## Work request
Go over the entries and report the lines where the word "Laufzeitung" occurs.
++++ Material shown ++++
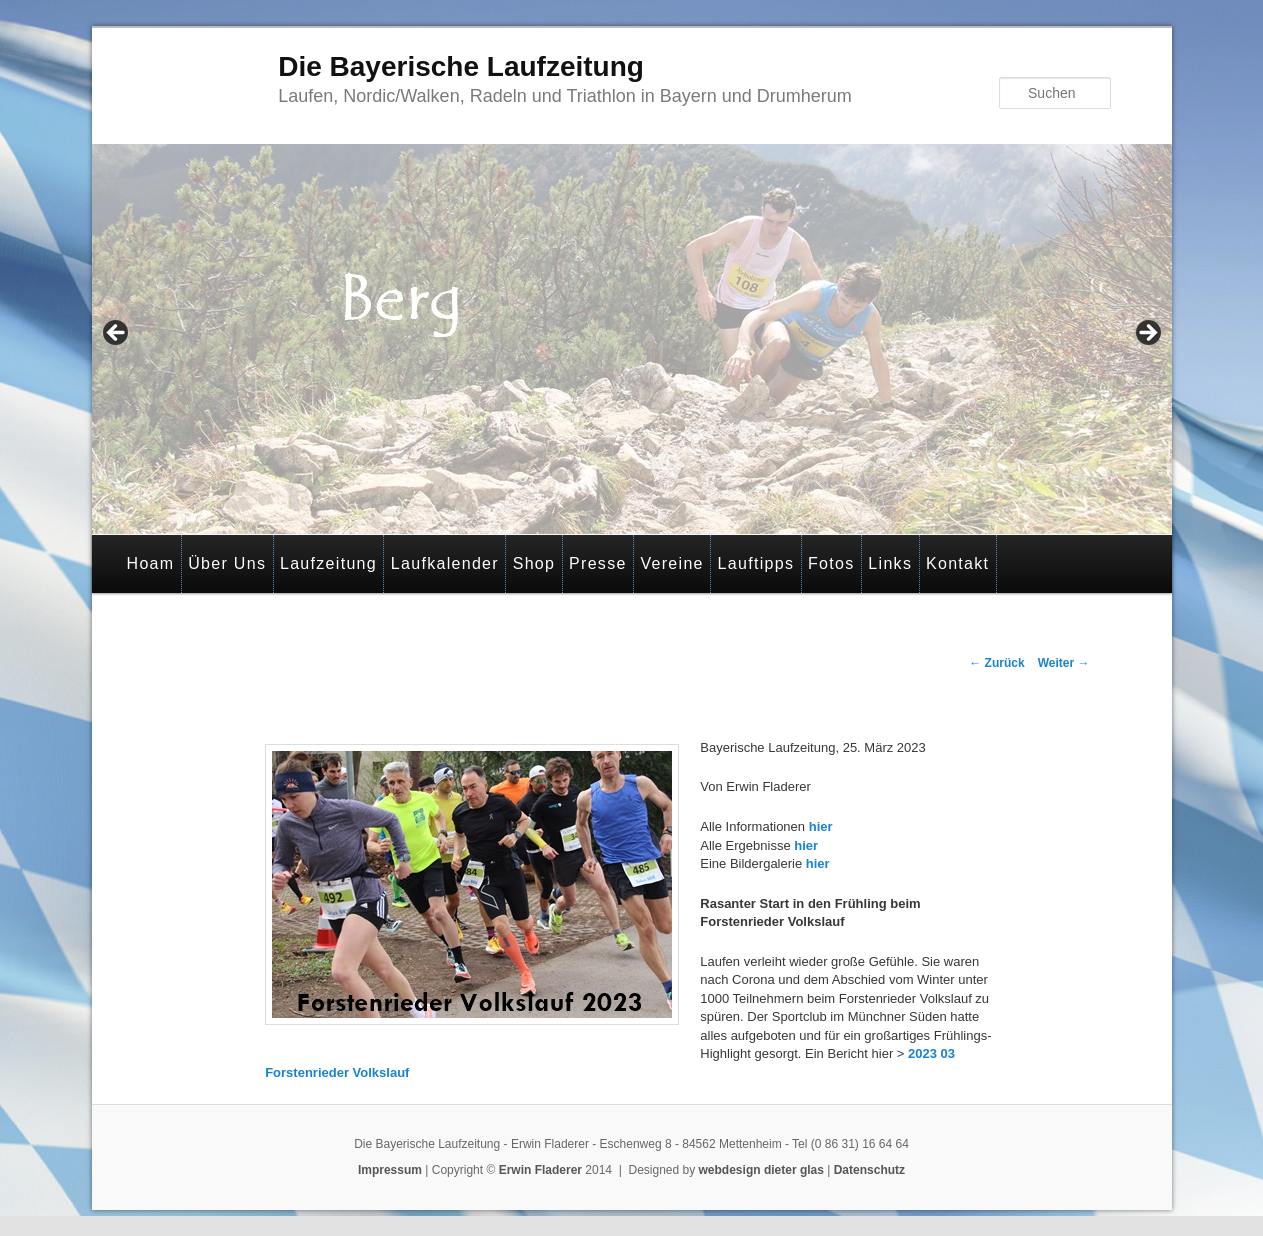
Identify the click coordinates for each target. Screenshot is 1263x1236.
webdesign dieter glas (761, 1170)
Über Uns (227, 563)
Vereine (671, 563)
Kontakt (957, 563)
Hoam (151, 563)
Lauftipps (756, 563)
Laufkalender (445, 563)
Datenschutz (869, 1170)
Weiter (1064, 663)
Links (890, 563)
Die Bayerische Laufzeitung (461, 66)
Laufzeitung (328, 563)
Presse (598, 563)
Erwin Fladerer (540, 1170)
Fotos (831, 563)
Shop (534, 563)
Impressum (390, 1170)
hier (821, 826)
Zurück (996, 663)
++++
## Response
Die Bayerische Laufzeitung (461, 66)
Laufzeitung (328, 563)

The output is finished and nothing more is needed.